_YOUR TASK_.
Please return all lines of the data below containing the string "Access".

Document layout detection data
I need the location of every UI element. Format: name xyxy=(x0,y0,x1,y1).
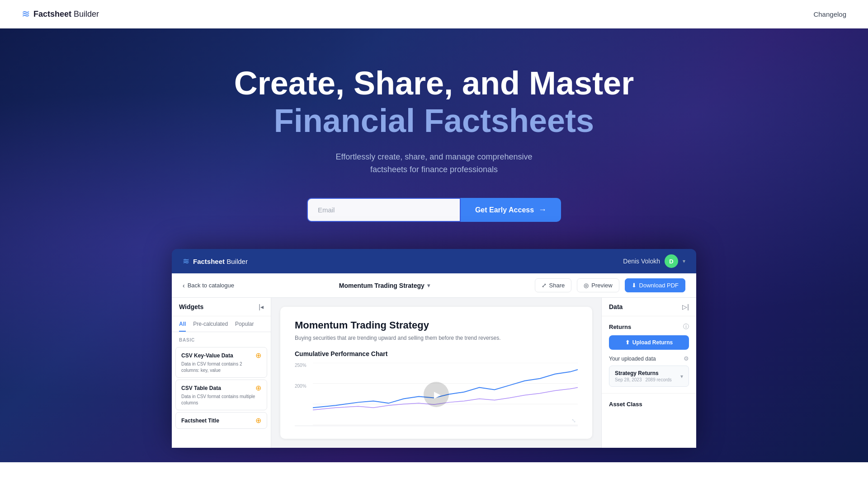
hero-cta: Get Early Access → xyxy=(307,198,561,222)
widget-name: Factsheet Title xyxy=(181,418,219,424)
hero-subtitle: Effortlessly create, share, and manage c… xyxy=(321,150,547,177)
resize-handle[interactable]: ⤡ xyxy=(571,418,576,424)
back-arrow-icon: ‹ xyxy=(183,282,185,289)
uploaded-data-label: Your uploaded data xyxy=(609,356,656,362)
section-label-basic: BASIC xyxy=(172,332,271,345)
y-axis-label-200: 200% xyxy=(295,384,307,389)
asset-class-title: Asset Class xyxy=(609,401,642,408)
factsheet-title: Momentum Trading Strategy xyxy=(295,319,578,331)
chevron-down-icon: ▾ xyxy=(680,373,683,380)
data-panel: Data ▷| Returns ⓘ ⬆ Upload Returns Your … xyxy=(601,298,696,448)
widget-name: CSV Key-Value Data xyxy=(181,352,233,359)
tab-popular[interactable]: Popular xyxy=(235,321,254,332)
chevron-down-icon: ▾ xyxy=(427,282,430,289)
asset-class-section: Asset Class xyxy=(602,394,696,414)
widgets-tabs: All Pre-calculated Popular xyxy=(172,316,271,332)
widget-name: CSV Table Data xyxy=(181,385,221,391)
widgets-panel: Widgets |◂ All Pre-calculated Popular BA… xyxy=(172,298,271,448)
widget-item-csv-key-value[interactable]: CSV Key-Value Data ⊕ Data in CSV format … xyxy=(175,347,267,378)
share-icon: ⤢ xyxy=(542,282,547,289)
widget-description: Data in CSV format contains multiple col… xyxy=(181,394,261,406)
data-item-name: Strategy Returns xyxy=(615,370,680,376)
logo-text: Factsheet Builder xyxy=(33,9,99,19)
logo-icon: ≋ xyxy=(22,8,30,20)
app-toolbar: ‹ Back to catalogue Momentum Trading Str… xyxy=(172,273,696,298)
factsheet-description: Buying securities that are trending upwa… xyxy=(295,335,578,341)
app-logo: ≋ Factsheet Builder xyxy=(183,256,248,266)
preview-button[interactable]: ◎ Preview xyxy=(577,278,619,292)
data-panel-header: Data ▷| xyxy=(602,298,696,316)
widgets-title: Widgets xyxy=(179,303,203,310)
download-icon: ⬇ xyxy=(632,282,637,289)
widget-item-factsheet-title[interactable]: Factsheet Title ⊕ xyxy=(175,412,267,429)
arrow-icon: → xyxy=(538,205,547,215)
app-preview: ≋ Factsheet Builder Denis Volokh D ▾ ‹ B… xyxy=(172,249,696,448)
logo: ≋ Factsheet Builder xyxy=(22,8,99,20)
changelog-link[interactable]: Changelog xyxy=(813,10,846,18)
widget-description: Data in CSV format contains 2 columns: k… xyxy=(181,361,261,374)
user-avatar: D xyxy=(665,254,678,268)
strategy-returns-item[interactable]: Strategy Returns Sep 28, 2023 2089 recor… xyxy=(609,366,689,387)
share-button[interactable]: ⤢ Share xyxy=(535,278,572,292)
get-early-access-button[interactable]: Get Early Access → xyxy=(461,198,561,222)
chevron-down-icon: ▾ xyxy=(683,258,685,264)
app-body: Widgets |◂ All Pre-calculated Popular BA… xyxy=(172,298,696,448)
upload-icon: ⬆ xyxy=(625,339,630,346)
y-axis-label-250: 250% xyxy=(295,363,307,368)
app-logo-icon: ≋ xyxy=(183,256,189,266)
toolbar-actions: ⤢ Share ◎ Preview ⬇ Download PDF xyxy=(535,278,685,292)
returns-title: Returns xyxy=(609,324,631,330)
tab-all[interactable]: All xyxy=(179,321,186,332)
returns-section: Returns ⓘ ⬆ Upload Returns Your uploaded… xyxy=(602,316,696,394)
tab-precalculated[interactable]: Pre-calculated xyxy=(193,321,228,332)
app-navigation: ≋ Factsheet Builder Denis Volokh D ▾ xyxy=(172,249,696,273)
add-widget-icon[interactable]: ⊕ xyxy=(255,384,261,392)
upload-returns-button[interactable]: ⬆ Upload Returns xyxy=(609,335,689,350)
user-menu[interactable]: Denis Volokh D ▾ xyxy=(623,254,685,268)
user-name: Denis Volokh xyxy=(623,258,660,265)
email-input[interactable] xyxy=(307,198,461,222)
widgets-header: Widgets |◂ xyxy=(172,298,271,316)
data-item-meta: Sep 28, 2023 2089 records xyxy=(615,377,680,382)
collapse-panel-icon[interactable]: |◂ xyxy=(259,303,264,310)
factsheet-card: Momentum Trading Strategy Buying securit… xyxy=(280,307,592,439)
download-pdf-button[interactable]: ⬇ Download PDF xyxy=(625,278,685,292)
play-button[interactable]: ▶ xyxy=(424,382,449,407)
main-canvas: Momentum Trading Strategy Buying securit… xyxy=(271,298,601,448)
back-to-catalogue-button[interactable]: ‹ Back to catalogue xyxy=(183,282,234,289)
eye-icon: ◎ xyxy=(584,282,589,289)
settings-icon[interactable]: ⚙ xyxy=(684,355,689,362)
add-widget-icon[interactable]: ⊕ xyxy=(255,351,261,360)
add-widget-icon[interactable]: ⊕ xyxy=(255,416,261,425)
top-navigation: ≋ Factsheet Builder Changelog xyxy=(0,0,868,28)
hero-title: Create, Share, and Master Financial Fact… xyxy=(234,65,634,140)
info-icon[interactable]: ⓘ xyxy=(683,323,689,331)
expand-panel-icon[interactable]: ▷| xyxy=(682,303,689,310)
document-title[interactable]: Momentum Trading Strategy ▾ xyxy=(339,282,430,289)
chart-section-title: Cumulative Performance Chart xyxy=(295,350,578,357)
widget-item-csv-table[interactable]: CSV Table Data ⊕ Data in CSV format cont… xyxy=(175,380,267,410)
play-icon: ▶ xyxy=(434,389,441,400)
hero-section: Create, Share, and Master Financial Fact… xyxy=(0,28,868,462)
data-panel-title: Data xyxy=(609,303,623,310)
performance-chart: 250% 200% xyxy=(295,363,578,426)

_EXERCISE ANSWER_.
hero-cta: Get Early Access → xyxy=(307,198,561,222)
get-early-access-button[interactable]: Get Early Access → xyxy=(461,198,561,222)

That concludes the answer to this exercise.